Saved entries

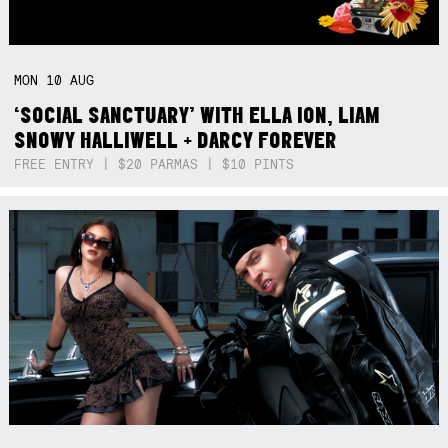
MON
10
AUG
‘SOCIAL SANCTUARY’ WITH ELLA ION, LIAM
SNOWY HALLIWELL + DARCY FOREVER
FREE ENTRY | $20 PARMAS | $10 PINTS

### PROBLEM
Write out again, exactly, the line containing "SNOWY HALLIWELL + DARCY FOREVER" and every later line of the records. Omit the rest.

### YOUR RESPONSE
SNOWY HALLIWELL + DARCY FOREVER
FREE ENTRY | $20 PARMAS | $10 PINTS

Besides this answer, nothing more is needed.